10/21/2021: I photographed this grape because I thought it had super cool markings. While I was cropping said photo, I noticed that if I turned it 90 degrees clockwise the markings looked like a happy fish (top photo); and 270 degrees clockwise (bottom photo) made the fish look slightly irritated. In the original photo (3rd photo here), the fish can look happy or irritated depending on the viewer’s perspective.

 

succulent—
a tiny garden
near my bed

10/25/2021: Outside, the weather is gloomy and most people are gloomier… so it’s nice to grow a bit of brightness inside.

 

irresistible,
how she refuses to follow
no drum but her own

11/4/2021: My faucaria tigrine (tiger jaw) plant has decided to bloom after what seems like forever. According to what I’ve read about this thorny member of the Aizoaceae family, they bloom from autumn to early winter. Blossoms open around midday and close in the late afternoon.
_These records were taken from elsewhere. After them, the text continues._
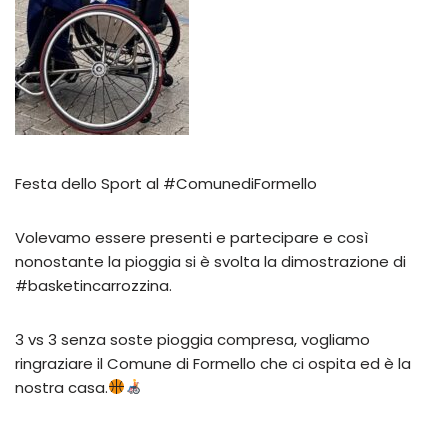
Festa dello Sport al #ComunediFormello
Volevamo essere presenti e partecipare e così
nonostante la pioggia si è svolta la dimostrazione di
#basketincarrozzina.
3 vs 3 senza soste pioggia compresa, vogliamo
ringraziare il Comune di Formello che ci ospita ed è la
nostra casa.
But my tiger jaw’s bloom seems to have missed the memo, because she opens from very late evening to past midnight. I love a blooming rebel.

- for our 2nd Friday Writings, over at the Poets and Storytellers United blog, Rommy invited us “to use a subject we studied in school as inspiration”. Agriculture was one of my favorite subjects, in middle school. Although I didn’t exactly write about what we used to do for class (plant a garden, tend it for most of the schoolyear, delight in the fruits of our labor…), my love for plants and gardening is partly a direct result of those classes. 


Thursday, November 4, 2021

A Well-Fed Love

Time
never tames
a well-fed love,
time only makes good
better.

Our first date was wild.

Remember? You wrecked your car, so
I put your hand on my thigh and drove
us around.

Lunch ended with chocolate covered coffee
ice
cream, our mouths learning our bodies,
our souls finding ecstasy in being one.

Our first date was wild,
and the next have tasted even better.


photo by mehdi pezhvak - on Unsplash

- on the anniversary of our first date (June 29th, which is also the anniversary of our engagement and of our handfasting), my Piano Man and I have been recreating our first meeting. We ride the same ferry, go to the same restaurant, eat the same foods, walk in the same park, and end the day similarly naked in each other’s arms. We’ve missed the restaurant outings and ferry rides these last 3 years (first because of the joys of chemotherapy and then because of the pandemic). But, thank the Universe, nothing can keep me from recreating that yummy day in poetry… or from ending the day similarly naked in each other’s arms. 

- for Poets and Storytellers United--Friday Writings #1: I Write with My Food.